In her world that amounted to a crisis. I could ask JJ or Rita to babysit Lizzy, but that would be the equivalent of asking them to detail my car, an especially punishing task since I now drive a hearse. Ox and I had already planned to spend the evening together, away from the Block, to talk. On the other hand, I did owe Lady Lizzy a favor, sort of. I had to strong-arm the information out of her, but it did lead to saving many lives. It wouldn’t be too horrible for me to babysit Lizzy for a few hours, if I could talk Ox into going. We’d get to preview a horror flick, have a drink, and then we could go somewhere quiet to talk.

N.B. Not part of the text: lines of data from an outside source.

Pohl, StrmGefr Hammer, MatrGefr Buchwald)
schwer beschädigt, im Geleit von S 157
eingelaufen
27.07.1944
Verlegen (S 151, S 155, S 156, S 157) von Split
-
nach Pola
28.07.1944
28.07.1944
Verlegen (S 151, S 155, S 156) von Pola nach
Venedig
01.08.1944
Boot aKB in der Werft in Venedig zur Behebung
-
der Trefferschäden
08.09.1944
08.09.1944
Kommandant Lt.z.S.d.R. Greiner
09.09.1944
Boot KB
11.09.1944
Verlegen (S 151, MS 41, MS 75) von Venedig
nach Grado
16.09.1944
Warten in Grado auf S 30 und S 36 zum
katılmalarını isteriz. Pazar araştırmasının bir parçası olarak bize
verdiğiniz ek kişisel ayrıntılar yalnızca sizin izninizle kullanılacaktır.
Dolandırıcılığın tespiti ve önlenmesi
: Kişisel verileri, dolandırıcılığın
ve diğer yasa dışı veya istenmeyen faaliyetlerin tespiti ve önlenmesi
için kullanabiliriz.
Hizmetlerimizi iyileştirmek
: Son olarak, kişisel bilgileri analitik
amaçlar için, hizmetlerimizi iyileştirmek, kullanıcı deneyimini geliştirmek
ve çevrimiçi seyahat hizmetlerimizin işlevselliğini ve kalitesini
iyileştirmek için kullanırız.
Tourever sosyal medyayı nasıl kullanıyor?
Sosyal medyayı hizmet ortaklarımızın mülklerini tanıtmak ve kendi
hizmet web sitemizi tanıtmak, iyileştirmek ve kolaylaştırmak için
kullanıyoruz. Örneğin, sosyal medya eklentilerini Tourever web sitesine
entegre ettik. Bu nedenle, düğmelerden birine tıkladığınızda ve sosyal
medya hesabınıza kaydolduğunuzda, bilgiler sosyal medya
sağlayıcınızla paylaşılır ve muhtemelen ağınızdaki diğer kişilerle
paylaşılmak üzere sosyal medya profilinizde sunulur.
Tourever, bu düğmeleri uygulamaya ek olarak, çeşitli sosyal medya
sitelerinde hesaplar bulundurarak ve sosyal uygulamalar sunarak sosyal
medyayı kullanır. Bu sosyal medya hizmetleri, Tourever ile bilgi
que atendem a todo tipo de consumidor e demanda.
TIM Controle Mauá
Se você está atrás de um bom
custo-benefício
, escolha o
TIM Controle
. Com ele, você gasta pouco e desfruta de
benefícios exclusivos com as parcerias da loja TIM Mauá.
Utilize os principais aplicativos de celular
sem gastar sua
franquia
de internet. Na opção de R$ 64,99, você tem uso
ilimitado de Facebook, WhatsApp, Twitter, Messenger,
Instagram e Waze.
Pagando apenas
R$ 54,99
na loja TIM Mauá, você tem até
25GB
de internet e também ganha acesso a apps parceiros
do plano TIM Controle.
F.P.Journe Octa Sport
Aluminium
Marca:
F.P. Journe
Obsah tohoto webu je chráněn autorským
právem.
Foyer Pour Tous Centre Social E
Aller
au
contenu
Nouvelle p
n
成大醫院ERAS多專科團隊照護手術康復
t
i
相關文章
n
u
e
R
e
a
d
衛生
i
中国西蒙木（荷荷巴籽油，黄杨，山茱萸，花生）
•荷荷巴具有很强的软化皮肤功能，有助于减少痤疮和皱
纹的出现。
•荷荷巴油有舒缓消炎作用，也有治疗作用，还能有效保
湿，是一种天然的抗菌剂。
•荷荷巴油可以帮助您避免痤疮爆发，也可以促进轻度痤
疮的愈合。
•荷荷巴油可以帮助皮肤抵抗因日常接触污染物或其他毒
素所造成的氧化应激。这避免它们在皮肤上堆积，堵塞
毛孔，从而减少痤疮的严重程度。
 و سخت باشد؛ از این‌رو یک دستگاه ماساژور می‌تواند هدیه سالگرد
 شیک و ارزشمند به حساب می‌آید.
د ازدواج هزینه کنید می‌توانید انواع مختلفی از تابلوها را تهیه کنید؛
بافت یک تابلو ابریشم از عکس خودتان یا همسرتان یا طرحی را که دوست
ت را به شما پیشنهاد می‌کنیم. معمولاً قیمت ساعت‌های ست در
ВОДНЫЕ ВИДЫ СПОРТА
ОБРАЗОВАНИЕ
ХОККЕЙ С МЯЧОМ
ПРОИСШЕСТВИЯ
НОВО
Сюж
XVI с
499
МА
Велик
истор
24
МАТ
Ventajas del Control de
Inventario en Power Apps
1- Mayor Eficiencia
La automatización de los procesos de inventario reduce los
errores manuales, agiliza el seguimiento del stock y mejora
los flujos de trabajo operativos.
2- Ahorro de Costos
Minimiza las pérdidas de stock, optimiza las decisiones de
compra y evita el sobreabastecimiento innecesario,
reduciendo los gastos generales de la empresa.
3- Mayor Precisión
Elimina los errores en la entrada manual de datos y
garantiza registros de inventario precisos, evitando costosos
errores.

“Tell you what, Lizzy. As a
personal favor
to you, I will go to the party and bring a friend. We’ll keep an eye on things.” If anyone knew the rules of the favor game, she did. Business favors were tokens to be accumulated and redeemed. And I might need her help again someday.
“Fabulous! I’ll put you and a plus one on the guest list.” She gave me the address and asked if I could be there at six for the cocktail hour.
A
small crowd had already gathered at St. Thomas Preservation Hall on Dock Street when Ox and I arrived. Film-screening parties are always an eclectic mix, from gaffers wearing fashionably ripped blue jeans to gem-studded celebs. I used the occasion as an excuse to deck out in a provocatively low-cut dress with just enough flare
in the skirt to conceal a thigh holster. My spiked heels weren’t ideal bodyguard attire, but they looked damn good. Ox wore a pair of slacks with a white silk tee and lightweight summer blazer that nicely covered his Kimber.45 automatic. I’m sure there was a knife somewhere on his body, too. Seeing him, people stared a bit longer than was polite, probably thinking he was somebody important that they should recognize.